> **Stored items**

========================

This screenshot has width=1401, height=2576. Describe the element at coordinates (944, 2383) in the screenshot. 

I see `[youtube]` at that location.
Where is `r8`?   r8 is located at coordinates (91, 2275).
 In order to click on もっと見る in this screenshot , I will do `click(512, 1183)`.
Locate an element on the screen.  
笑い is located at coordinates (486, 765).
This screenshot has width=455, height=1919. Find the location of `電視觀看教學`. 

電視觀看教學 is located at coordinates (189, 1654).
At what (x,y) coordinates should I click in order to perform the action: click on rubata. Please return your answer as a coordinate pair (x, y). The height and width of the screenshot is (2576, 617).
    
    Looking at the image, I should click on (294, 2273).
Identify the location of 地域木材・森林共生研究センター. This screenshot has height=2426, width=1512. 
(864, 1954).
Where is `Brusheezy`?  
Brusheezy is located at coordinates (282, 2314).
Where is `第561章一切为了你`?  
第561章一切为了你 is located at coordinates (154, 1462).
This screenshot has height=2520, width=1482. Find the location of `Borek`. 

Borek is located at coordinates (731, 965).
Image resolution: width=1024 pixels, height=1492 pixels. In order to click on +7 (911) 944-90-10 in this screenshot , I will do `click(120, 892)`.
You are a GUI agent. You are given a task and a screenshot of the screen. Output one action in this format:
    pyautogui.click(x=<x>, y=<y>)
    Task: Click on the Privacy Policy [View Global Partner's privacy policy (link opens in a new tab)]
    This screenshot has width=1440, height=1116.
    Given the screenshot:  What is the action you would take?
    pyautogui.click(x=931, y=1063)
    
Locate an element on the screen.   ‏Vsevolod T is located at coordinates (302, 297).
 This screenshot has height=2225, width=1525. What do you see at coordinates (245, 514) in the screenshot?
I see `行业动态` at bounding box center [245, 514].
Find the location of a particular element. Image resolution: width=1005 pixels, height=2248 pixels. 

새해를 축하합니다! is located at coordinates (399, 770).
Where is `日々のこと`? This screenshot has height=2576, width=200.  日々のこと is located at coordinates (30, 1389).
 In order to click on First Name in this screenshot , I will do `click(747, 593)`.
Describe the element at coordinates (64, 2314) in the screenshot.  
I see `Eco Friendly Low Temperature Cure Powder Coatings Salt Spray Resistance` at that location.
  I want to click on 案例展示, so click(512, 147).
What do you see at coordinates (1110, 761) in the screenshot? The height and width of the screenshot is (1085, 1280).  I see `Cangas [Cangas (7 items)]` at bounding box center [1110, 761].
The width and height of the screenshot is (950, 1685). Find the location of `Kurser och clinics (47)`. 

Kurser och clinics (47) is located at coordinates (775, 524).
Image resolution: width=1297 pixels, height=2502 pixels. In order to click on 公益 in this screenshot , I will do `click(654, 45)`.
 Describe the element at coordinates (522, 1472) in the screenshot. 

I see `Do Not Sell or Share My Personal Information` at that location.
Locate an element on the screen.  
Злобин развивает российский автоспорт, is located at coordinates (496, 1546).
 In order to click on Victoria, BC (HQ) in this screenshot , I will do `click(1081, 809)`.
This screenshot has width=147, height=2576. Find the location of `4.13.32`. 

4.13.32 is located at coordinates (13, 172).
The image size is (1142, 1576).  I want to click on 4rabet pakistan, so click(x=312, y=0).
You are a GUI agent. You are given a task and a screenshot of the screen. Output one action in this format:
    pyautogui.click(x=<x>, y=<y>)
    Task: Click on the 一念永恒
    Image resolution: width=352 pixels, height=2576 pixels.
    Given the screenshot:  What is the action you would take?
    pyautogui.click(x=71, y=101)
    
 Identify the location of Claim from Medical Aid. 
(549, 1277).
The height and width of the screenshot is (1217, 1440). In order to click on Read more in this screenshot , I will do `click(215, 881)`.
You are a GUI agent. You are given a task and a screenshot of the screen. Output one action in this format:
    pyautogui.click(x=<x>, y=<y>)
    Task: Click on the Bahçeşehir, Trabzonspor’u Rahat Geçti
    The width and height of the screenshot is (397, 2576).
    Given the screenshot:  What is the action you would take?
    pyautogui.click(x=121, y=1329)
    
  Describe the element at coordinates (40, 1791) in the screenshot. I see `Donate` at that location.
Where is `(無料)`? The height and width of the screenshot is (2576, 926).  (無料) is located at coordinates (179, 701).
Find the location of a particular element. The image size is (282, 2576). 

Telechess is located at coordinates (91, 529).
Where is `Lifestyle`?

========================

> **EXERCISE**
The expected output is the complete data, repeated exactly.

> **OUTPUT BELOW**
This screenshot has width=1401, height=2576. Describe the element at coordinates (944, 2383) in the screenshot. 

I see `[youtube]` at that location.
Where is `r8`?   r8 is located at coordinates (91, 2275).
 In order to click on もっと見る in this screenshot , I will do `click(512, 1183)`.
Locate an element on the screen.  
笑い is located at coordinates (486, 765).
This screenshot has width=455, height=1919. Find the location of `電視觀看教學`. 

電視觀看教學 is located at coordinates (189, 1654).
At what (x,y) coordinates should I click in order to perform the action: click on rubata. Please return your answer as a coordinate pair (x, y). The height and width of the screenshot is (2576, 617).
    
    Looking at the image, I should click on (294, 2273).
Identify the location of 地域木材・森林共生研究センター. This screenshot has height=2426, width=1512. 
(864, 1954).
Where is `Brusheezy`?  
Brusheezy is located at coordinates (282, 2314).
Where is `第561章一切为了你`?  
第561章一切为了你 is located at coordinates (154, 1462).
This screenshot has height=2520, width=1482. Find the location of `Borek`. 

Borek is located at coordinates (731, 965).
Image resolution: width=1024 pixels, height=1492 pixels. In order to click on +7 (911) 944-90-10 in this screenshot , I will do `click(120, 892)`.
You are a GUI agent. You are given a task and a screenshot of the screen. Output one action in this format:
    pyautogui.click(x=<x>, y=<y>)
    Task: Click on the Privacy Policy [View Global Partner's privacy policy (link opens in a new tab)]
    This screenshot has width=1440, height=1116.
    Given the screenshot:  What is the action you would take?
    pyautogui.click(x=931, y=1063)
    
Locate an element on the screen.   ‏Vsevolod T is located at coordinates (302, 297).
 This screenshot has height=2225, width=1525. What do you see at coordinates (245, 514) in the screenshot?
I see `行业动态` at bounding box center [245, 514].
Find the location of a particular element. Image resolution: width=1005 pixels, height=2248 pixels. 

새해를 축하합니다! is located at coordinates (399, 770).
Where is `日々のこと`? This screenshot has height=2576, width=200.  日々のこと is located at coordinates (30, 1389).
 In order to click on First Name in this screenshot , I will do `click(747, 593)`.
Describe the element at coordinates (64, 2314) in the screenshot.  
I see `Eco Friendly Low Temperature Cure Powder Coatings Salt Spray Resistance` at that location.
  I want to click on 案例展示, so click(512, 147).
What do you see at coordinates (1110, 761) in the screenshot? The height and width of the screenshot is (1085, 1280).  I see `Cangas [Cangas (7 items)]` at bounding box center [1110, 761].
The width and height of the screenshot is (950, 1685). Find the location of `Kurser och clinics (47)`. 

Kurser och clinics (47) is located at coordinates (775, 524).
Image resolution: width=1297 pixels, height=2502 pixels. In order to click on 公益 in this screenshot , I will do `click(654, 45)`.
 Describe the element at coordinates (522, 1472) in the screenshot. 

I see `Do Not Sell or Share My Personal Information` at that location.
Locate an element on the screen.  
Злобин развивает российский автоспорт, is located at coordinates (496, 1546).
 In order to click on Victoria, BC (HQ) in this screenshot , I will do `click(1081, 809)`.
This screenshot has width=147, height=2576. Find the location of `4.13.32`. 

4.13.32 is located at coordinates (13, 172).
The image size is (1142, 1576).  I want to click on 4rabet pakistan, so click(x=312, y=0).
You are a GUI agent. You are given a task and a screenshot of the screen. Output one action in this format:
    pyautogui.click(x=<x>, y=<y>)
    Task: Click on the 一念永恒
    Image resolution: width=352 pixels, height=2576 pixels.
    Given the screenshot:  What is the action you would take?
    pyautogui.click(x=71, y=101)
    
 Identify the location of Claim from Medical Aid. 
(549, 1277).
The height and width of the screenshot is (1217, 1440). In order to click on Read more in this screenshot , I will do `click(215, 881)`.
You are a GUI agent. You are given a task and a screenshot of the screen. Output one action in this format:
    pyautogui.click(x=<x>, y=<y>)
    Task: Click on the Bahçeşehir, Trabzonspor’u Rahat Geçti
    The width and height of the screenshot is (397, 2576).
    Given the screenshot:  What is the action you would take?
    pyautogui.click(x=121, y=1329)
    
  Describe the element at coordinates (40, 1791) in the screenshot. I see `Donate` at that location.
Where is `(無料)`? The height and width of the screenshot is (2576, 926).  (無料) is located at coordinates (179, 701).
Find the location of a particular element. The image size is (282, 2576). 

Telechess is located at coordinates (91, 529).
Where is `Lifestyle`?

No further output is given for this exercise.